Blog Feed Post

Determining Incident Priority

https://www.pagerduty.com/wp-content/uploads/2015/12/recruit-alert-green... 250w, https://www.pagerduty.com/wp-content/uploads/2015/12/recruit-alert-green... 180w, https://www.pagerduty.com/wp-content/uploads/2015/12/recruit-alert-green... 508w" sizes="(max-width: 300px) 100vw, 300px" />

Alerts. It’s so easy for them to pile up. One moment, you’re looking at a handful of alerts. A few hours — or maybe even minutes — later, you’re looking at a mountain. How do you manage them and keep your responders from being completely overwhelmed?

These are hugely important questions. If your alert management system is flooded with noise and response teams are in a permanent state of alert fatigue, you may as well not even have an IT alert management system in the first place. Excessive noise and alert fatigue completely reduce the effectiveness of the alert management system.

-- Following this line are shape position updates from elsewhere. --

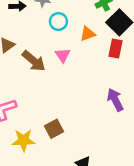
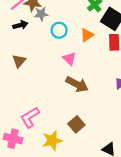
brown arrow: (34, 61) -> (77, 84), moved

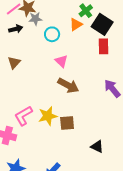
orange triangle: (87, 35) -> (76, 24), moved
brown square: (76, 124) -> (67, 123), turned 35
yellow star: (52, 140) -> (48, 116), moved

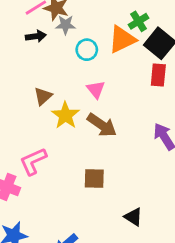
orange triangle: (76, 24) -> (122, 39), size x1.5
brown triangle: (14, 63) -> (43, 96), moved
yellow star: (48, 116) -> (65, 115), moved, turned -30

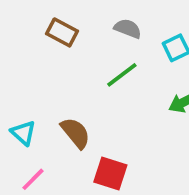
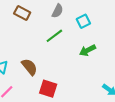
gray semicircle: (128, 29) -> (57, 11), turned 96

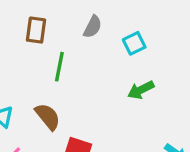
brown rectangle: (22, 13) -> (36, 30), turned 70
green line: (54, 36) -> (59, 67), moved, turned -42

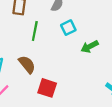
cyan square: (134, 43) -> (68, 28), moved

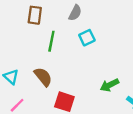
green arrow: (90, 47) -> (109, 85), moved

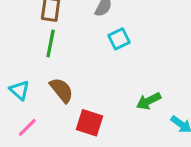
green line: (51, 41) -> (51, 43), moved

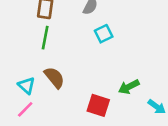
cyan triangle: (20, 90) -> (27, 85), moved
red square: (89, 123) -> (98, 105), moved

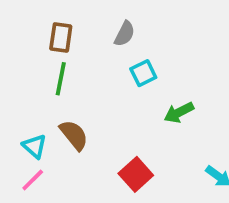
green arrow: (129, 87) -> (179, 112), moved
red square: (98, 105) -> (136, 174), turned 30

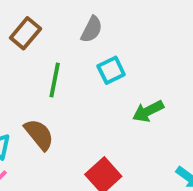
brown rectangle: (61, 37) -> (25, 33), turned 32
green line: (61, 79) -> (55, 80), moved

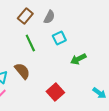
brown rectangle: (25, 33) -> (25, 16), moved
green line: (55, 80) -> (30, 43), turned -36

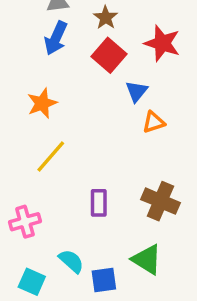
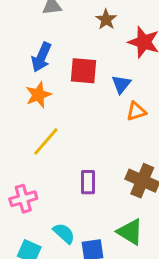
brown star: (106, 18) -> (106, 20), moved
blue arrow: (56, 38) -> (41, 57), moved
red square: (109, 55) -> (84, 71), moved, turned -36

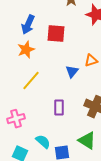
blue triangle: (121, 84) -> (72, 72), moved

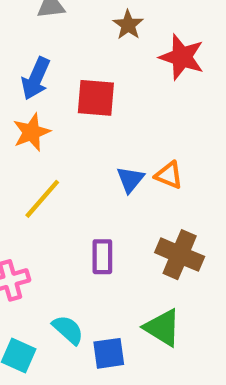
orange triangle: (91, 61) -> (169, 175), moved, turned 40

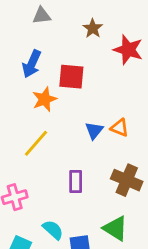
orange star: (31, 132) -> (44, 99), moved

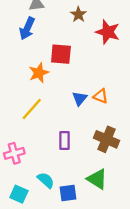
blue arrow: (32, 64) -> (27, 28), moved

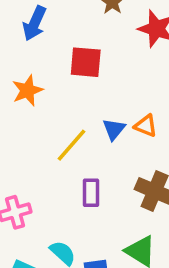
orange star: (39, 73) -> (27, 90), moved
yellow line: (32, 109) -> (72, 145), moved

Apply Filtering: Alerts to Incidents

In many ways, the key to streamlining your alert management system lies in a rapid and accurate method for consolidating related alerts into incidents and determining incident priority. Sorting incidents by urgency provides an automatic filter for most noise and it provides you with a reasonable approximation of what needs immediate attention, and what can wait. Also keep in mind that not every alert needs an incident or a response — suppressing non-actionable alerts further cuts down the noise and lets you focus on what matters.

You will probably be able to automate at least part of the sorting process (for example, by source and keywords), although it is likely that some (and perhaps a considerable amount) of it will require monitoring and intervention by response team members operating in the dispatcher role. Whatever method you use, however, the basic criteria will remain the same.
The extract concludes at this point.